Week Eight: Fish & Shellfish – Find yourself staring at the fish case unfamiliar with the variety of choices, and unsure how to make them tasty? We will tackle familiar favorites and introduce some new seasonal go-tos. You’ll learn new ways to cook them all, plus you’ll work with whole fish and make a shellfish bisque.
Week Nine: Pork – When you make sausage at home you’ll realize it’s not only easy, but it can be made with some amazing ingredients. Pulled pork, crispy roasted pork belly, showpiece roasts, and quick-cooking weeknight cuts round out pork week.
Week Ten: Asia – It’s nearly impossible to nail down a few dishes from this region of the world but we do know we can’t get enough Asian dumplings and Indian Food around here. You’ll learn how to fill and form a variety of steamed and fried dumplings (party-perfect food you can have stashed in your freezer). Our Indian menu will be a spice-filled variety of your favorite dishes: curries, chutneys, chickpeas, and so much more.

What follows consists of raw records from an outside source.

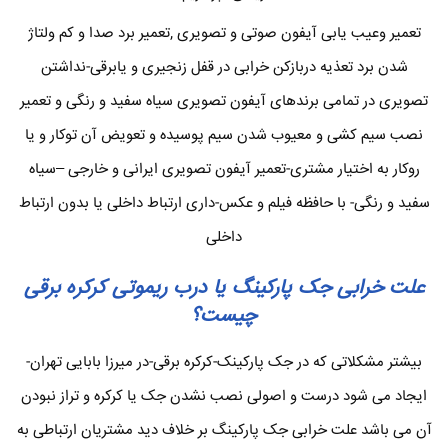
تعمیر وعیب یابی آیفون صوتی و تصویری ,تعمیر برد صدا و کم ولتاژ
شدن برد تعذیه دربازکن خرابی در قفل زنجیری و یابرقی-نداشتن
تصویری در تمامی برندهای آیفون تصویری سیاه سفید و رنگی و تعمیر
نصب سیم کشی و معیوب شدن سیم پوسیده و تعویض آن توکار و یا
روکار به اختیار مشتری-تعمیر آیفون تصویری ایرانی و خارجی –سیاه
سفید و رنگی- با حافظه فیلم و عکس-داری ارتباط داخلی یا بدون ارتباط
داخلی
علت خرابی جک پارکینگ یا درب ریموتی کرکره برقی
چیست؟
بیشتر مشکلاتی که در جک پارکینک-کرکره برقی-در میرزا بابایی تهران-
ایجاد می شود درست و اصولی نصب نشدن جک یا کرکره و تراز نبودن
آن می باشد علت خرابی جک پارکینگ بر خلاف دید مشتریان ارتباطی به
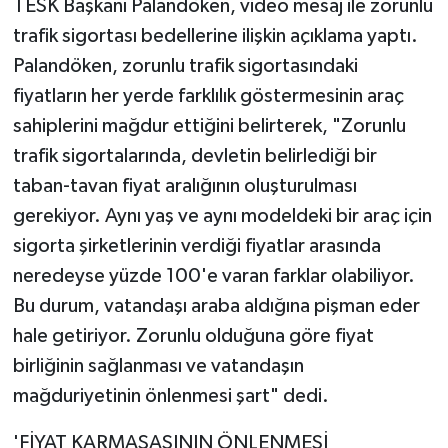
TESK Başkanı Palandöken, video mesaj ile zorunlu
trafik sigortası bedellerine ilişkin açıklama yaptı.
Palandöken, zorunlu trafik sigortasındaki
fiyatların her yerde farklılık göstermesinin araç
sahiplerini mağdur ettiğini belirterek, "Zorunlu
trafik sigortalarında, devletin belirlediği bir
taban-tavan fiyat aralığının oluşturulması
gerekiyor. Aynı yaş ve aynı modeldeki bir araç için
sigorta şirketlerinin verdiği fiyatlar arasında
neredeyse yüzde 100'e varan farklar olabiliyor.
Bu durum, vatandaşı araba aldığına pişman eder
hale getiriyor. Zorunlu olduğuna göre fiyat
birliğinin sağlanması ve vatandaşın
mağduriyetinin önlenmesi şart" dedi.
'FİYAT KARMAŞASININ ÖNLENMESİ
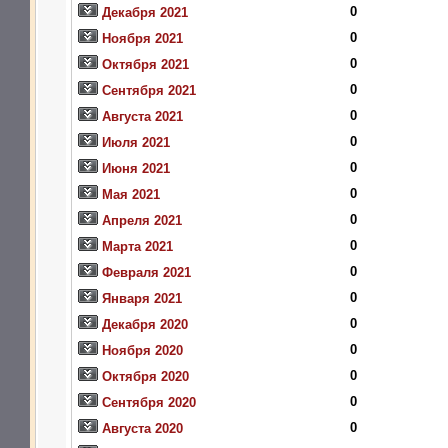
0
Декабря 2021
0
Ноября 2021
0
Октября 2021
0
Сентября 2021
0
Августа 2021
0
Июля 2021
0
Июня 2021
0
Мая 2021
0
Апреля 2021
0
Марта 2021
0
Февраля 2021
0
Января 2021
0
Декабря 2020
0
Ноября 2020
0
Октября 2020
0
Сентября 2020
0
Августа 2020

Week Eleven: Menu Planning & Market Basket – Planning a menu and improvisational cooking should be intuitive at this point. We’ll get tons of practice doing both this week
Week Twelve: Party Prep & a Dinner Party – The last night of class we are throwing ourselves one amazing dinner party – time to put all this practice to good use.
- Wine included
- Light meal served in class
- Work in teams
- Ages 18+
The average duration of our cooking classes is 4 hours, and they are broken down into three segments: Introductory lecture or demo, hands-on cooking, and eating.
The class will begin with a short discussion or demo from your instructor. After, you can expect to work either on a team or individually to prepare the class menu. As a group, your class will prepare the selected menu in its entirety. In most classes, not every student will make every dish.

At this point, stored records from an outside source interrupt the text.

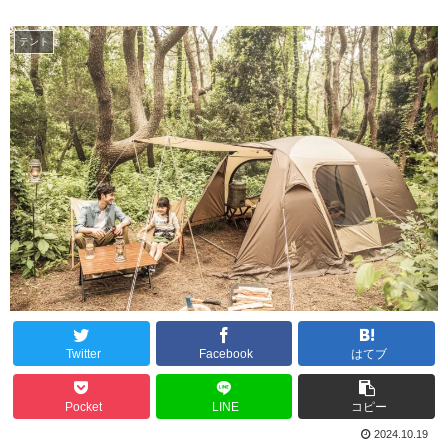
テント
Twitter
Facebook
はてブ
Pocket
LINE
コピー
2024.10.19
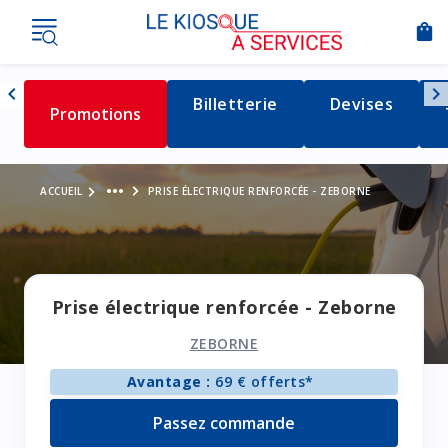
shopping_bag
Nav
chevron_left
chevron_right
Détail de la catégorie
Billetterie
Détail de la c
Devises
Détail de la catégorie
Promotions
Naviguer vers la gauche
Voir le fil d'Ariane
more_horiz
ACCUEIL
PRISE ÉLECTRIQUE RENFORCÉE - ZEBORNE
Prise électrique renforcée - Zeborne
ZEBORNE
Avantage :
69 € offerts*
Passez commande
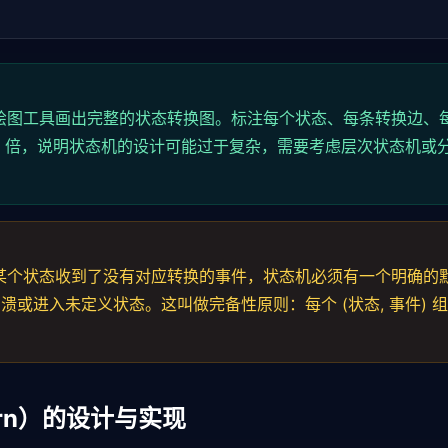
ind
(

或绘图工具画出完整的状态转换图。标注每个状态、每条转换边、
 t.event === event

3 倍，说明状态机的设计可能过于复杂，需要考虑层次状态机或
{this.currentState} --[${event}]--> ??`
);

果某个状态收到了没有对应转换的事件，状态机必须有一个明确的
或进入未定义状态。这叫做完备性原则：每个 (状态, 事件) 
uard
()) {

this.currentState} --[${event}]`
);

tern）的设计与实现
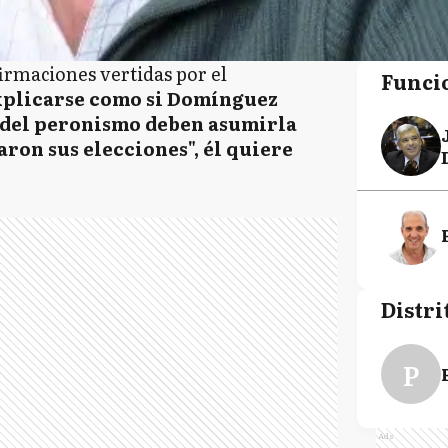
firmaciones vertidas por el
Funci
plicarse como si Domínguez
 del peronismo deben asumirla
ron sus elecciones", él quiere
Distri
P
Ads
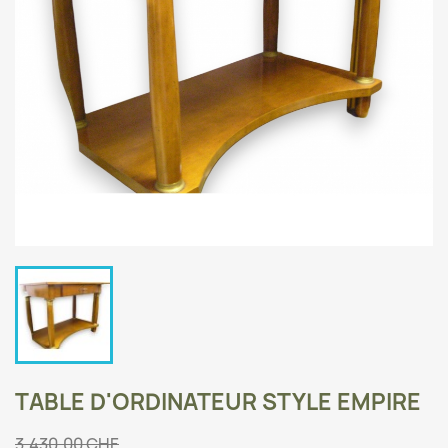
TABLE D'ORDINATEUR STYLE EMPIRE
3.430,00 CHF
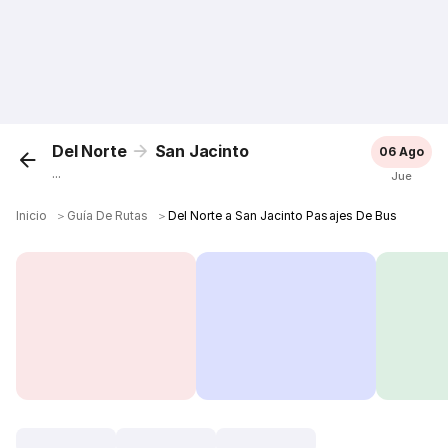
Del Norte
San Jacinto
06 Ago
...
Jue
Inicio
＞
Guía De Rutas
＞
Del Norte a San Jacinto Pasajes De Bus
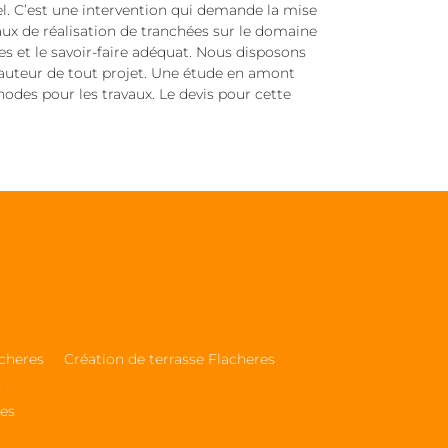
el. C’est une intervention qui demande la mise
vaux de réalisation de tranchées sur le domaine
s et le savoir-faire adéquat. Nous disposons
hauteur de tout projet. Une étude en amont
odes pour les travaux. Le devis pour cette
acheres
Création de terrasse Flacheres
s
res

Learning happens throughout the class, and your instructor will often call out key techniques as they happen in each recipe.
Most classes conclude by sitting down as a group to eat what you’ve prepared, followed by a discussion of each recipe. You will leave with a copy of the recipe packet and a working knowledge of every dish that was made so you can recreate them at home.
Doors open 15 minutes before the class start time.
You do not need to bring anything with you to class, unless otherwise noted in the class description. The kitchens at SFCS are fully equipped and aprons, recipes, equipment, food and wine are all provided for you.
In most classes, you will be sitting down to eat a complete meal that you have prepared along with your classmates. Since this typically occurs towards the end of the class period, an appetizer or small plate is usually prepared early on in class. However, you’re welcome to additionally have a snack before you arrive or bring one with you.
Please note, for our Baking & Pastry classes, a light meal will be provided for you.
We suggest wearing casual clothing you can easily move around in, and highly recommend wearing comfortable closed-toe shoes. Long hair should be pulled back.
After graduating from both the California Culinary Academy and Tante Marie’s Cooking School, David spent time teaching cooking classes and working as a line cook at Zuni Cafe and Gioia in San Francisco. He has worked as a personal chef and volunteered with the Bay Area’s largest fish supplier before joining SFCS as Lead Recreational Cooking Instructor. David believes cooking is about bringing people together to have a good (and delicious) time.
Prior to founding SFCS, Jodi Liano spent 15 years as an instructor at Tante Marie’s Cooking School in San Francisco. She is also a veteran of food media with experience ranging from working the kitchens of the Food Network in New York to recipe development for Bon Appétit magazine to writing multiple cookbooks for Williams-Sonoma, including the popular Cooking from the Farmer’s Market.